Tout en relativisant, Sonia Abid, secrétaire fédérale de SUD, ne nie pas l’existence de tensions : « Des collègues voilées, on en voit quelques-unes depuis une quinzaine d’années dans les centres d’appel de la région parisienne. Mais ce qui ne dérangeait personne auparavant est, depuis les attentats, devenu une source de stress et provoque l’expression d’un racisme qui n’osait pas s’exprimer avant. » Une déléguée du très laïque syndicat SUD s’est mise à porter foulard et robe musulmane. « C’est une militante pugnace et c’est tout ce qui nous importe, d’autant qu’elle ne fait pas de prosélytisme », rétorque Sonia Abid. Cette militante a demandé, avec d’autres collègues, l’accès à un local pour prier, « mais elle l’a fait à titre personnel et non en tant que syndicaliste », souligne-t-elle.

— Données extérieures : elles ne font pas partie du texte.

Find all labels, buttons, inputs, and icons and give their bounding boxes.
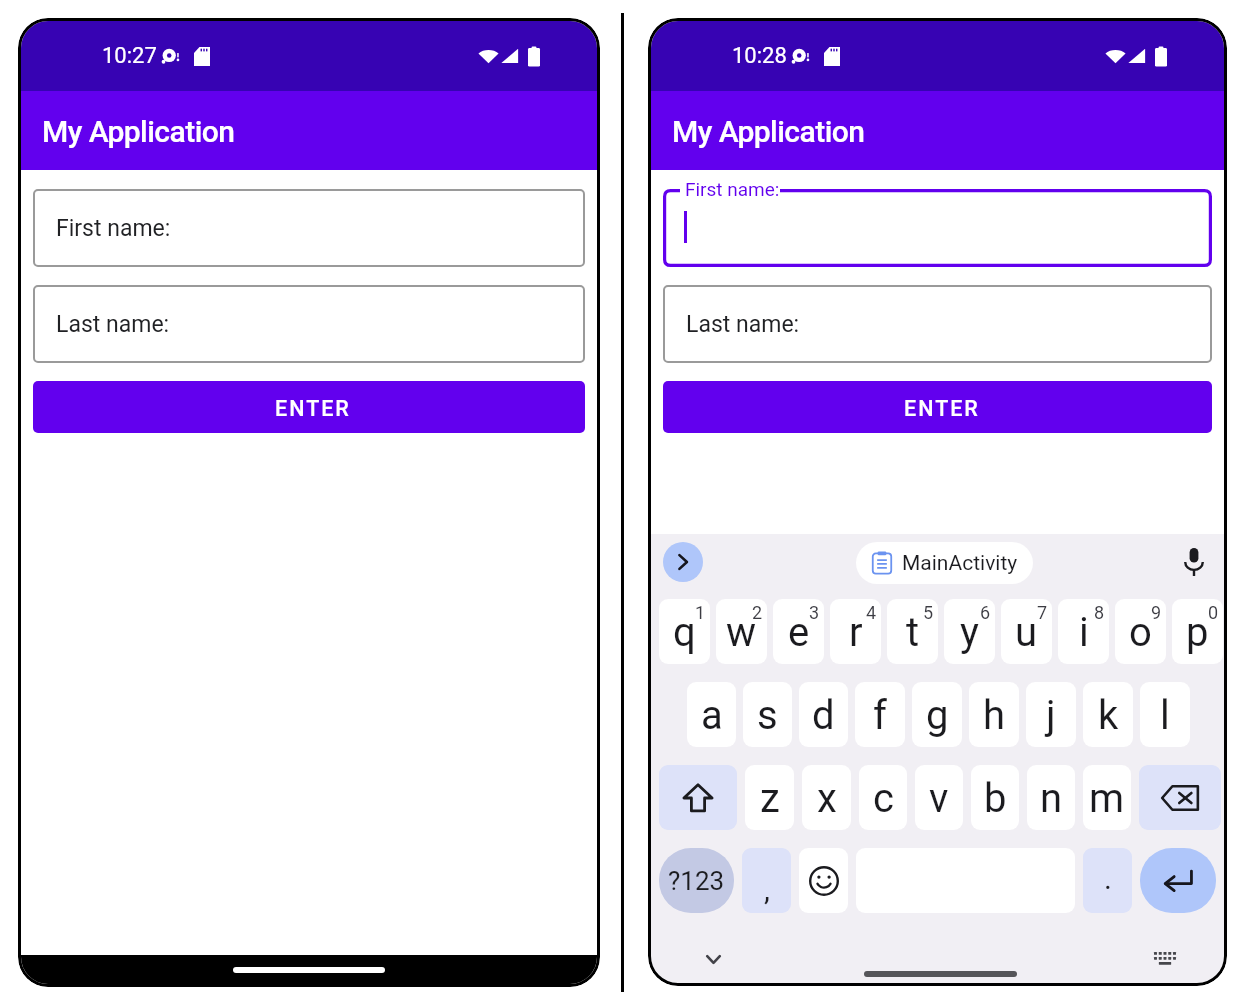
staticText: 1	[695, 602, 706, 623]
staticText: m	[1089, 775, 1125, 822]
staticText: k	[1098, 692, 1119, 739]
button[interactable]: Voice input	[1176, 544, 1212, 580]
staticText: MainActivity	[902, 551, 1018, 576]
button[interactable]: z	[745, 765, 794, 830]
button[interactable]: ENTER	[663, 381, 1212, 433]
staticText: e	[788, 609, 810, 656]
staticText: g	[926, 692, 949, 739]
button[interactable]: e	[773, 599, 824, 664]
button[interactable]: f	[855, 682, 905, 747]
button[interactable]: s	[743, 682, 792, 747]
button[interactable]: Hide keyboard	[697, 943, 729, 975]
staticText: Last name:	[56, 311, 170, 338]
staticText: z	[760, 775, 780, 822]
button[interactable]: x	[802, 765, 851, 830]
staticText: t	[906, 609, 920, 656]
staticText: 0	[1208, 602, 1219, 623]
button[interactable]: ,	[742, 848, 791, 913]
button[interactable]: MainActivity	[856, 542, 1033, 584]
staticText: p	[1186, 609, 1209, 656]
button[interactable]: t	[887, 599, 938, 664]
staticText: ,	[764, 872, 770, 907]
button[interactable]: r	[830, 599, 881, 664]
staticText: f	[873, 692, 887, 739]
staticText: d	[812, 692, 835, 739]
button[interactable]: Expand toolbar	[663, 542, 703, 582]
button[interactable]: Last name:	[663, 285, 1212, 363]
staticText: y	[960, 609, 979, 656]
staticText: b	[984, 775, 1007, 822]
button[interactable]: ?123	[659, 848, 734, 913]
staticText: o	[1129, 609, 1152, 656]
button[interactable]: o	[1115, 599, 1166, 664]
staticText: 7	[1037, 602, 1048, 623]
staticText: My Application	[42, 114, 235, 149]
button[interactable]: w	[716, 599, 767, 664]
staticText: My Application	[672, 114, 865, 149]
button[interactable]: q	[659, 599, 710, 664]
button[interactable]: Enter	[1140, 848, 1216, 913]
button[interactable]: d	[799, 682, 848, 747]
staticText: n	[1040, 775, 1063, 822]
staticText: Last name:	[686, 311, 800, 338]
staticText: 10:28	[732, 43, 787, 69]
button[interactable]: Backspace	[1139, 765, 1221, 830]
staticText: r	[849, 609, 863, 656]
button[interactable]: Last name:	[33, 285, 585, 363]
staticText: ENTER	[275, 396, 351, 421]
button[interactable]: h	[969, 682, 1019, 747]
button[interactable]: .	[1083, 848, 1132, 913]
button[interactable]: First name:	[663, 189, 1212, 267]
button[interactable]: j	[1026, 682, 1076, 747]
button[interactable]: Emoji	[799, 848, 848, 913]
button[interactable]: m	[1083, 765, 1131, 830]
staticText: x	[817, 775, 837, 822]
staticText: 4	[866, 602, 877, 623]
staticText: First name:	[685, 178, 780, 200]
button[interactable]: b	[971, 765, 1019, 830]
staticText: 8	[1094, 602, 1105, 623]
button[interactable]: i	[1058, 599, 1109, 664]
staticText: v	[929, 775, 949, 822]
button[interactable]: n	[1027, 765, 1075, 830]
button[interactable]: Shift	[659, 765, 737, 830]
staticText: 5	[923, 602, 934, 623]
staticText: h	[983, 692, 1006, 739]
staticText: w	[726, 609, 757, 656]
staticText: ?123	[668, 866, 725, 896]
button[interactable]: Change keyboard	[1149, 942, 1181, 974]
staticText: a	[701, 692, 723, 739]
button[interactable]: c	[859, 765, 907, 830]
staticText: 2	[752, 602, 763, 623]
button[interactable]: y	[944, 599, 995, 664]
staticText: u	[1015, 609, 1038, 656]
staticText: 10:27	[102, 43, 157, 69]
button[interactable]: p	[1172, 599, 1223, 664]
staticText: 9	[1151, 602, 1162, 623]
staticText: .	[1104, 861, 1112, 896]
staticText: 6	[980, 602, 991, 623]
staticText: ENTER	[904, 396, 980, 421]
staticText: q	[673, 609, 696, 656]
button[interactable]: First name:	[33, 189, 585, 267]
staticText: i	[1079, 609, 1089, 656]
staticText: j	[1046, 692, 1056, 739]
staticText: l	[1160, 692, 1170, 739]
button[interactable]: ENTER	[33, 381, 585, 433]
staticText: 3	[809, 602, 820, 623]
staticText: c	[873, 775, 894, 822]
button[interactable]: u	[1001, 599, 1052, 664]
button[interactable]: k	[1083, 682, 1133, 747]
button[interactable]: g	[912, 682, 962, 747]
button[interactable]: l	[1140, 682, 1190, 747]
staticText: s	[757, 692, 778, 739]
button[interactable]: v	[915, 765, 963, 830]
button[interactable]: a	[687, 682, 736, 747]
staticText: First name:	[56, 215, 171, 242]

La plupart des entreprises sont confrontées au problème : selon le dernier rapport de l’institut Randstad-OFRE, 65 % des salariés interrogés ont observé en 2016 « plusieurs manifestations du fait religieux » contre 50 % en 2015, avec « davantage de tensions », même si seuls 9 % des cas recensés sont conflictuels. « Les entreprises privées françaises sont démunies par rapport à ces questions, estime l’avocate Elisabeth Laherre. L’arsenal législatif n’est pas très clair et la France est isolée par rapport au reste du monde, où le communautarisme est plus revendiqué. » Mais l’étude Randstad note aussi que les manageurs intermédiaires sont moins laissés à eux-mêmes, et que « les deux tiers d’entre eux jugent efficace le soutien de leur hiérarchie et des services RH et juridique »."